▶ Work required
The records below are to be transcribed exactly, with the pictures removed.

*** Begin section ***

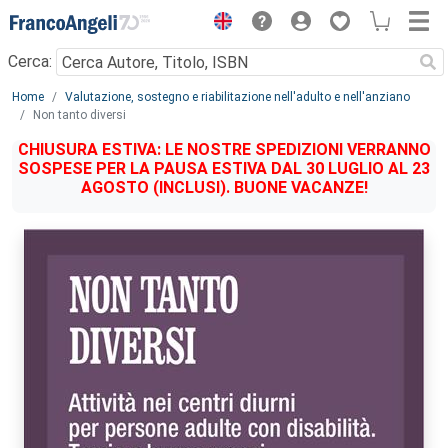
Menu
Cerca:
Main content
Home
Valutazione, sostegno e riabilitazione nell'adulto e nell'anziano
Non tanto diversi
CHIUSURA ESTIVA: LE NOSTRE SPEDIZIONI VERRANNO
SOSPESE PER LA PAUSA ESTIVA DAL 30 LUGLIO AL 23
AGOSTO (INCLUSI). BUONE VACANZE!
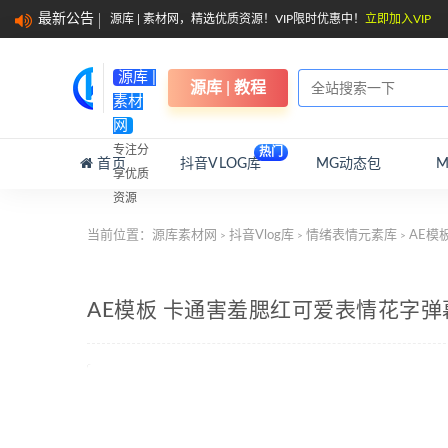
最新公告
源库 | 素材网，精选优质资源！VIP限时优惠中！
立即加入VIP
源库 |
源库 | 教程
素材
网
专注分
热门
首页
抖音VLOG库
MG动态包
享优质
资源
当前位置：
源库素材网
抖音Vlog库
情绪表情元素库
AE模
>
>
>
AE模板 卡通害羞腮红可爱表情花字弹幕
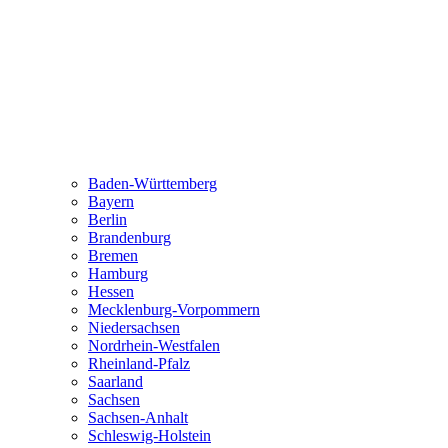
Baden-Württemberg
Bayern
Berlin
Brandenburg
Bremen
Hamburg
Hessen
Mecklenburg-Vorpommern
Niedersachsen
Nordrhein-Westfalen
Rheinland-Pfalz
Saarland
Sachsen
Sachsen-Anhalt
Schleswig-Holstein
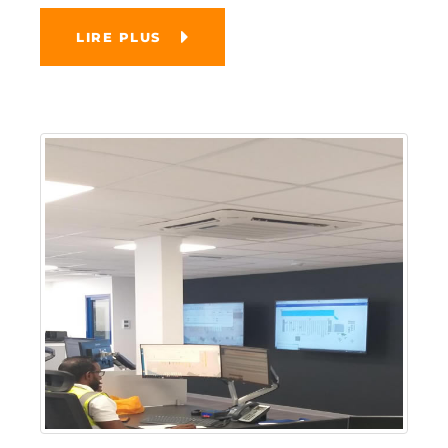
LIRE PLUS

*** End section ***

▶ Response
Menu
Cerca:
Main content
Home
Valutazione, sostegno e riabilitazione nell'adulto e nell'anziano
Non tanto diversi
CHIUSURA ESTIVA: LE NOSTRE SPEDIZIONI VERRANNO
SOSPESE PER LA PAUSA ESTIVA DAL 30 LUGLIO AL 23
AGOSTO (INCLUSI). BUONE VACANZE!
最新公告
源库 | 素材网，精选优质资源！VIP限时优惠中！
立即加入VIP
源库 |
源库 | 教程
素材
网
专注分
热门
首页
抖音VLOG库
MG动态包
享优质
资源
当前位置：
源库素材网
抖音Vlog库
情绪表情元素库
AE模
>
>
>
AE模板 卡通害羞腮红可爱表情花字弹幕
Baden-Württemberg
Bayern
Berlin
Brandenburg
Bremen
Hamburg
Hessen
Mecklenburg-Vorpommern
Niedersachsen
Nordrhein-Westfalen
Rheinland-Pfalz
Saarland
Sachsen
Sachsen-Anhalt
Schleswig-Holstein
LIRE PLUS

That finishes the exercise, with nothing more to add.